According to these changes stages are as follows:

tmp = 1
3, 5, 13, 20, 23, 32, 32

3, 5, 13, 20, 23, 23, 32

3, 5, 13, 20, 20, 23, 32

3, 5, 13, 13, 20, 23, 32

3, 5, 5, 13, 20, 23, 32

3, 3, 5, 13, 20, 23, 32

1, 3, 5, 13, 20, 23, 32

No we can see that number of assignments have been reduced to 7+2 (9) in comparison to 18. It is not much but in embedded environment even one assignment matter.

Now that we have enhanced the insertion sort, let us analyse its complexity.

1st passage through the for loop → ­1 comparison and possible assignment.

2nd passage through the for loop → ­2 comparison and possible assignment.

N­ - 1 passage through the for loop → N - 1 comparison and possible assignment.

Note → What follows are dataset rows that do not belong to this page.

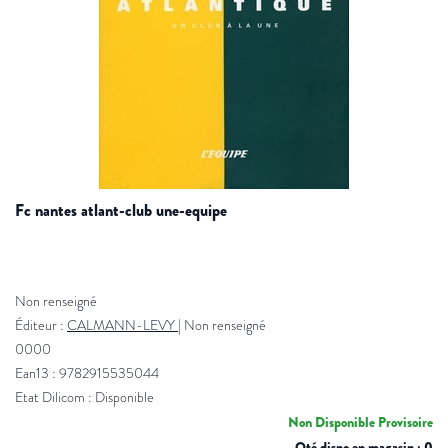
fc nantes atlant-club une-equipe
Non renseigné
Éditeur :
CALMANN-LEVY
|
Non renseigné
0000
Ean13 : 9782915535044
Etat Dilicom : Disponible
Non Disponible Provisoire
Qté dispo en magasin : 0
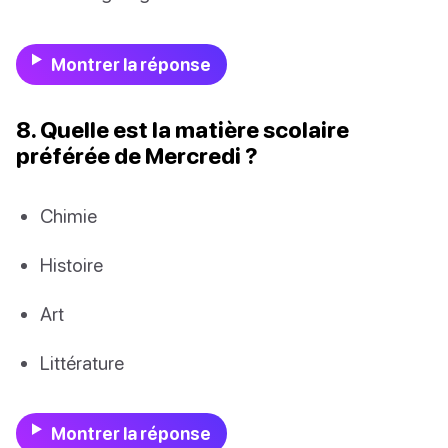
Montrer la réponse
8. Quelle est la matière scolaire
préférée de Mercredi ?
Chimie
Histoire
Art
Littérature
Montrer la réponse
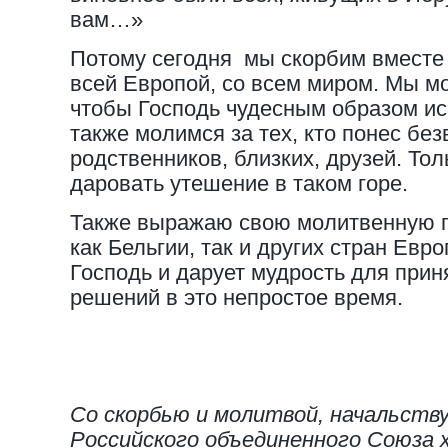
вам…»
Потому сегодня мы скорбим вместе 
всей Европой, со всем миром. Мы м
чтобы Господь чудесным образом ис
также молимся за тех, кто понес бе
родственников, близких, друзей. Т
даровать утешение в таком горе.
Также выражаю свою молитвенную п
как Бельгии, так и других стран Евр
Господь и дарует мудрость для при
решений в это непростое время.
Со скорбью и молитвой, начальств
Российского объединенного Союза 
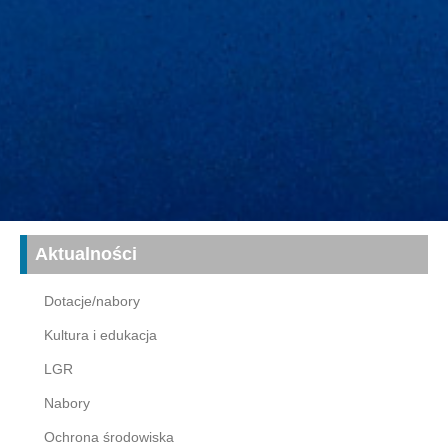
Aktualności
Dotacje/nabory
Kultura i edukacja
LGR
Nabory
Ochrona środowiska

if C is the constant time required for one comparison, one assignment, loop condition checking and increment of j then total time → C*( N­ - 1 + N­ - 2 + ... + 2 + 1 )

Let K be the total cost for assignment of tmp variable and N variable and checking condition of on i then → K(N­ - 1) as outer loop is executed for N - ­1 time max

so final cost → C*( N (N­ - 1) /2 ) + K (N­ - 1) + K1 ~ O (N ^2)

K1 being some extra cost of initialization and other stuffs.

Now the extra space complexity is → c* 1 as only one extra variable last is used → O(1).

From this analysis it seems that insertion sort is no better than Bubble or selection sort in case of worst case. But given the property of the the Sample Data, we have partially sorted array with little number of inversion, thus leading to better performance of this algorithm.

Insertion sort propose the solution that most likely be used as the final solution, but in the next and final post of our TRIVIAL SORTING ALGORITHMS series, we will look in to the generic case of Insertion Sort also known as Shell Sort as our final and most viable solution.